## What you should do
Your answer should be only the lines below from the one with "contenitori biodegradabili. Da" to the one with "Веди родителей в музей", repeated exactly, ends included.

(Data for this exercise begins)

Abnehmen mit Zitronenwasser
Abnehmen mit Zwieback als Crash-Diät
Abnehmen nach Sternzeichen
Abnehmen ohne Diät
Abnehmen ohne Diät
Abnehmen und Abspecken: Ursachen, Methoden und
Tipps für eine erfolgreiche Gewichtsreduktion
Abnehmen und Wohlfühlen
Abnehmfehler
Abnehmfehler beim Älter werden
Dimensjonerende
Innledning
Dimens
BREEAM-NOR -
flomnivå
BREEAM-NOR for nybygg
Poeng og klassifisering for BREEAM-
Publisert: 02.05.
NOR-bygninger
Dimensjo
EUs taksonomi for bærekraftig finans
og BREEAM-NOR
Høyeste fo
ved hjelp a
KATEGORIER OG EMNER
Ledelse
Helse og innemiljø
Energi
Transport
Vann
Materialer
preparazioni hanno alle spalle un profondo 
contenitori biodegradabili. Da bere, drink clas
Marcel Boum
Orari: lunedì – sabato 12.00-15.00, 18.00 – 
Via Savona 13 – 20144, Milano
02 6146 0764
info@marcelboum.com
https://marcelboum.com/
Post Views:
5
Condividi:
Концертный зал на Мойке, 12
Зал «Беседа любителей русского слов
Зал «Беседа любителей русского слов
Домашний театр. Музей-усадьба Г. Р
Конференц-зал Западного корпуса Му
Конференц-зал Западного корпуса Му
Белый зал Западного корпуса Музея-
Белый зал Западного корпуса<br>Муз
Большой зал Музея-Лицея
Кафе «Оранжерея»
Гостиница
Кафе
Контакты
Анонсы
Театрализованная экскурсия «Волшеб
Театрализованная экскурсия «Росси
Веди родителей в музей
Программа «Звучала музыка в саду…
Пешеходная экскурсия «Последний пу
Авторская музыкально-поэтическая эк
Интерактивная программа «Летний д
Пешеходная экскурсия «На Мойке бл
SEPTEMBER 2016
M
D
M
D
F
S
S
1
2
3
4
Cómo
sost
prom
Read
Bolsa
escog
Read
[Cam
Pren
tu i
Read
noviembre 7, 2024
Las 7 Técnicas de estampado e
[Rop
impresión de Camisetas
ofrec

(Data for this exercise ends)
(Data for this exercise begins)

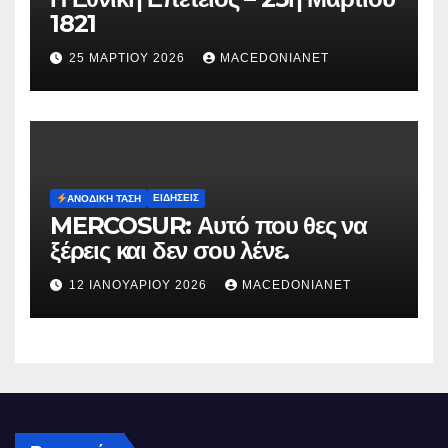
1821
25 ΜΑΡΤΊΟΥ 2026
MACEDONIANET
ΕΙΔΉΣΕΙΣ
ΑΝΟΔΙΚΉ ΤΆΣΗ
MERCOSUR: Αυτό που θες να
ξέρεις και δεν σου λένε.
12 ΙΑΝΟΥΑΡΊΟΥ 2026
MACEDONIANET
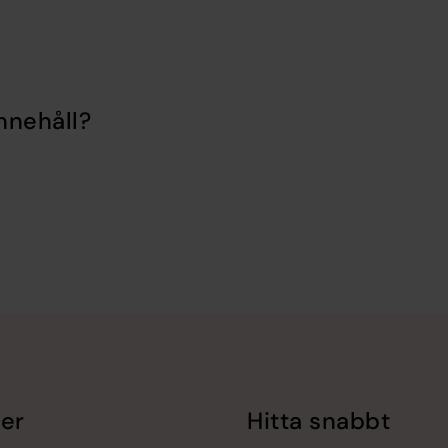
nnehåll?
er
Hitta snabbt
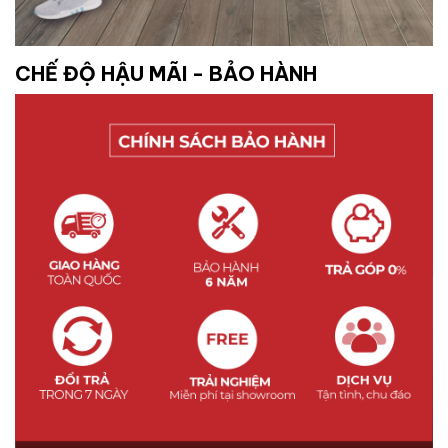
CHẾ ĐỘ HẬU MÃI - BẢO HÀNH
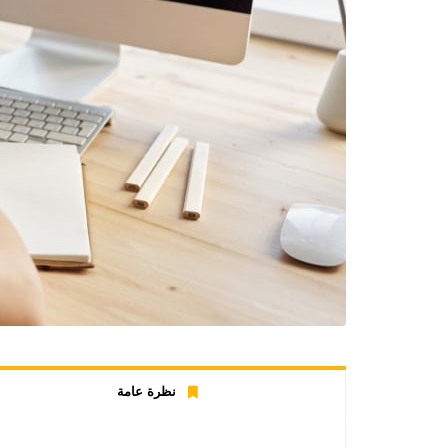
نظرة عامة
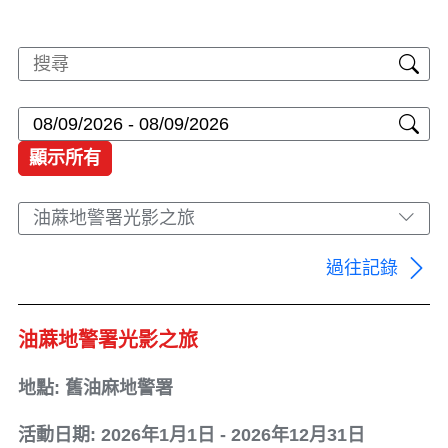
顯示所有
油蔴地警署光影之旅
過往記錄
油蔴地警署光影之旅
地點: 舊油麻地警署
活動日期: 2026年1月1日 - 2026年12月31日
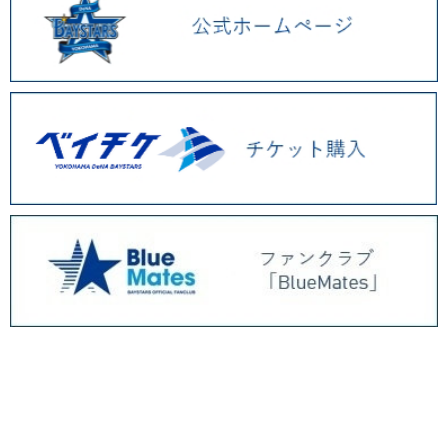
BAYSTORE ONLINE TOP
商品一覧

(Data for this exercise ends)
(Data for this exercise begins)

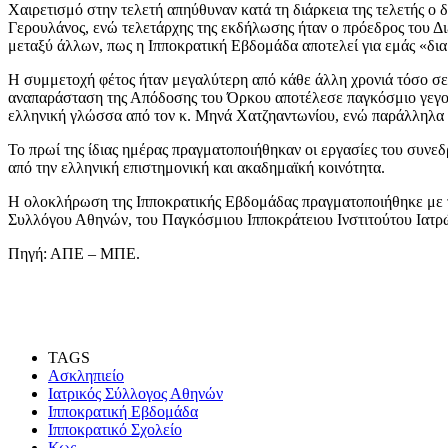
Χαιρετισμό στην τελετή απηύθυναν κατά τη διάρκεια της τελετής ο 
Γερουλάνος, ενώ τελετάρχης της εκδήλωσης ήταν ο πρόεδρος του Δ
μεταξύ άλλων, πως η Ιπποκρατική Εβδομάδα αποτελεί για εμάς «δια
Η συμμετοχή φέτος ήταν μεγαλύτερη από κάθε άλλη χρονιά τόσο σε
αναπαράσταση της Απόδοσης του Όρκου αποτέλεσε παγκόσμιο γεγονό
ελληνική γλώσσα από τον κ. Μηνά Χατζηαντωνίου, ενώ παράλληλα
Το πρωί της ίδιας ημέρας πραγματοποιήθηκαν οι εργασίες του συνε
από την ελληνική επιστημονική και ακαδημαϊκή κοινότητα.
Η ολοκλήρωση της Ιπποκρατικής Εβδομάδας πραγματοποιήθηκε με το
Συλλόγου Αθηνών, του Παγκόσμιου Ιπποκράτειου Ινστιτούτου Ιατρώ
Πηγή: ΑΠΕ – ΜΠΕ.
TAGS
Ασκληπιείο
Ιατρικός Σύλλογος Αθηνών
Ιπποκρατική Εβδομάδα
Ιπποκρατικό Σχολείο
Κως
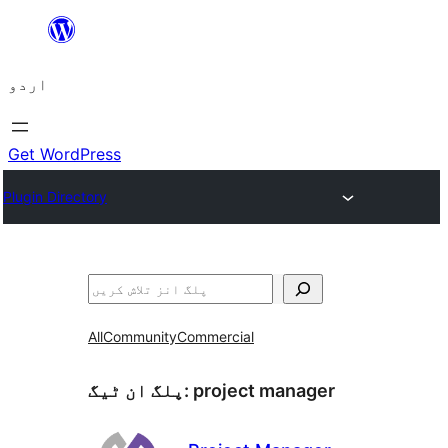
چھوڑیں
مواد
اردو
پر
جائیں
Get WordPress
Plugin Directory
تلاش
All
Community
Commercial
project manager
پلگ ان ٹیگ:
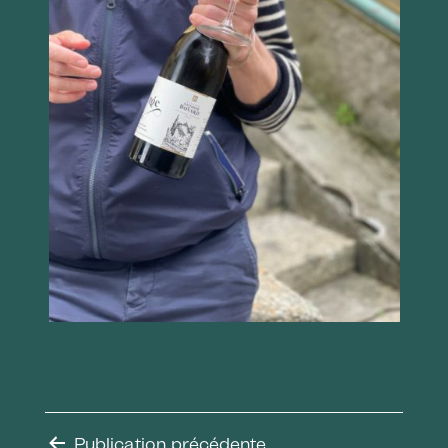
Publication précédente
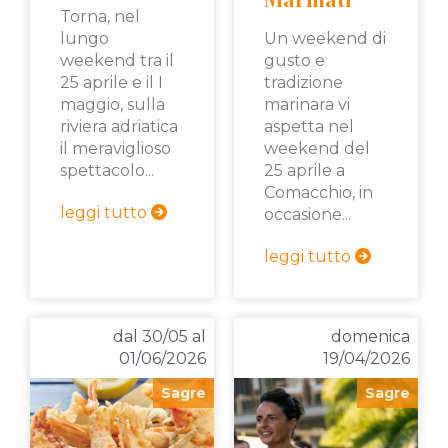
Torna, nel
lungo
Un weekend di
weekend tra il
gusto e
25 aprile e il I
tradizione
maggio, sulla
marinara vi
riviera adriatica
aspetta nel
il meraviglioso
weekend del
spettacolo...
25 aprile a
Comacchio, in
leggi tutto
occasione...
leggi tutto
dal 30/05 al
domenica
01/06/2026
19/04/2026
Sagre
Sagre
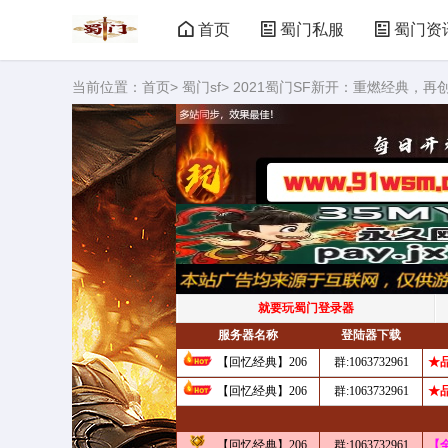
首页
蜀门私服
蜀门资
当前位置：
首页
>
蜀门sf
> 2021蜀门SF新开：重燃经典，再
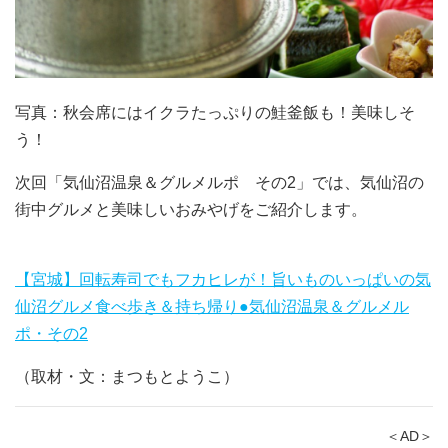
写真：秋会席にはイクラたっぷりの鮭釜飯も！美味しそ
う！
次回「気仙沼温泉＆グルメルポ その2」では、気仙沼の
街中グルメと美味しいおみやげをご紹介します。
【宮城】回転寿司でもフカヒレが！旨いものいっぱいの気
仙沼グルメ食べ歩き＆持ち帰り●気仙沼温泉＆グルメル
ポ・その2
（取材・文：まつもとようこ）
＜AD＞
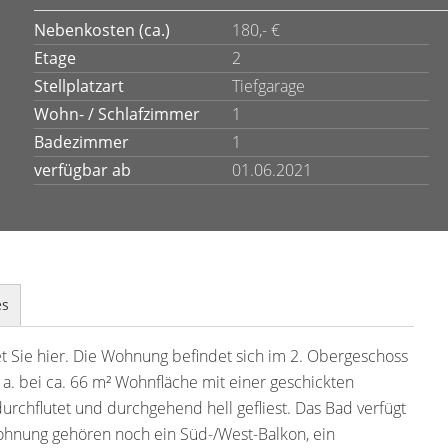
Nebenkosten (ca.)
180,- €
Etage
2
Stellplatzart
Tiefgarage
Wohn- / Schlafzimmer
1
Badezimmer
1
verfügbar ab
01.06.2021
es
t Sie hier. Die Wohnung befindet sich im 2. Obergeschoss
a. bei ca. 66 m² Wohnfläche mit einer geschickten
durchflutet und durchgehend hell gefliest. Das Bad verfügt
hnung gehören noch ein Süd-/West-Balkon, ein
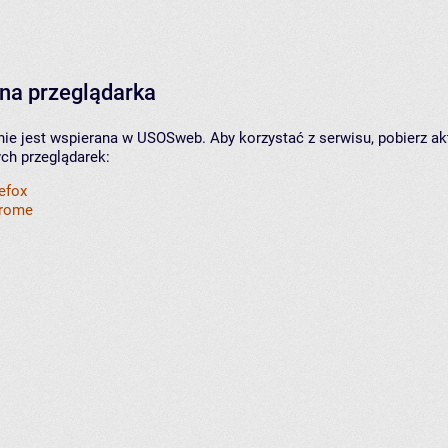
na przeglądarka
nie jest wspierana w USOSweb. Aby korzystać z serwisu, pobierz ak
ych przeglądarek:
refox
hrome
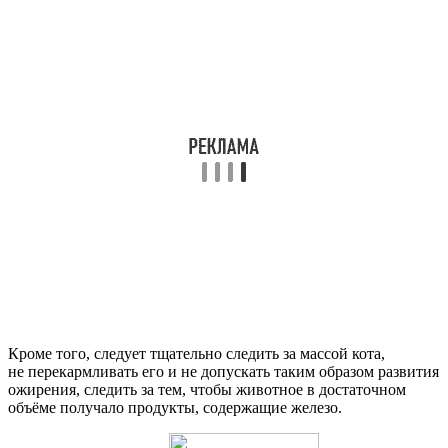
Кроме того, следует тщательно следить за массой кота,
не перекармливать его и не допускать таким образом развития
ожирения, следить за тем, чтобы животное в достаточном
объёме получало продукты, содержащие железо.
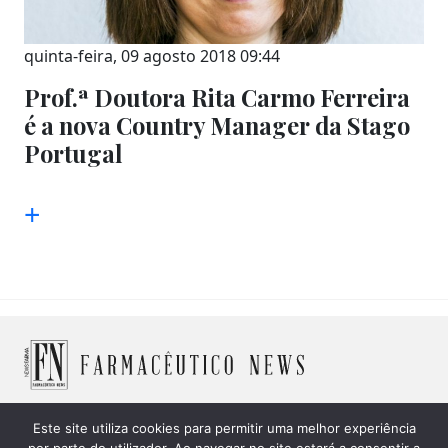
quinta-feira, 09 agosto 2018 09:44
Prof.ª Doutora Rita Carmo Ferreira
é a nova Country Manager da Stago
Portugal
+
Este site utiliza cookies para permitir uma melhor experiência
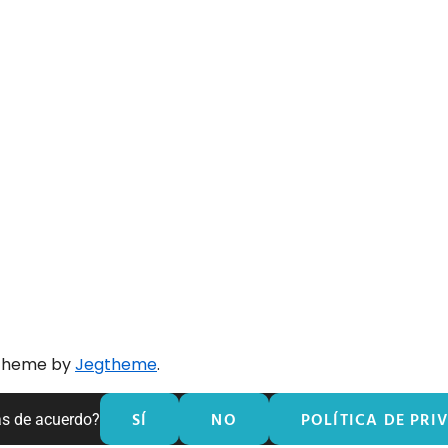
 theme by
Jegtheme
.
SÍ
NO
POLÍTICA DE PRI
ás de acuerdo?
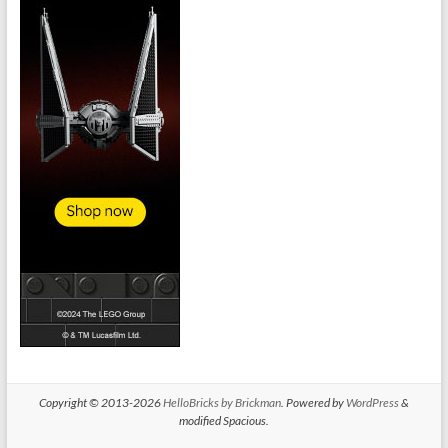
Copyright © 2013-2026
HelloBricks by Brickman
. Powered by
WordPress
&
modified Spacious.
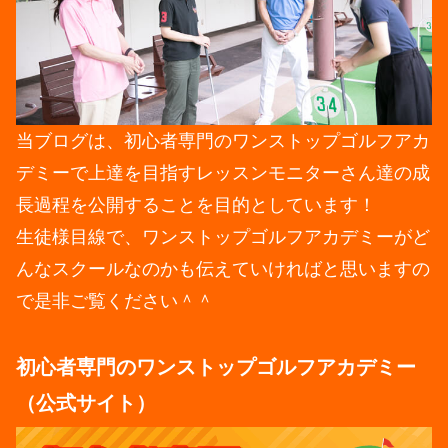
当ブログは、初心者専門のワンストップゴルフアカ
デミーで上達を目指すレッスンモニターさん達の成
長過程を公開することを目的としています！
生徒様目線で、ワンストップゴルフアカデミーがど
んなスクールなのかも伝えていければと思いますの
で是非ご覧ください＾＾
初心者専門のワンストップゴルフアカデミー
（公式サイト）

(Data for this exercise ends)

## Written solution
contenitori biodegradabili. Da bere, drink clas
Marcel Boum
Orari: lunedì – sabato 12.00-15.00, 18.00 – 
Via Savona 13 – 20144, Milano
02 6146 0764
info@marcelboum.com
https://marcelboum.com/
Post Views:
5
Condividi:
Концертный зал на Мойке, 12
Зал «Беседа любителей русского слов
Зал «Беседа любителей русского слов
Домашний театр. Музей-усадьба Г. Р
Конференц-зал Западного корпуса Му
Конференц-зал Западного корпуса Му
Белый зал Западного корпуса Музея-
Белый зал Западного корпуса<br>Муз
Большой зал Музея-Лицея
Кафе «Оранжерея»
Гостиница
Кафе
Контакты
Анонсы
Театрализованная экскурсия «Волшеб
Театрализованная экскурсия «Росси
Веди родителей в музей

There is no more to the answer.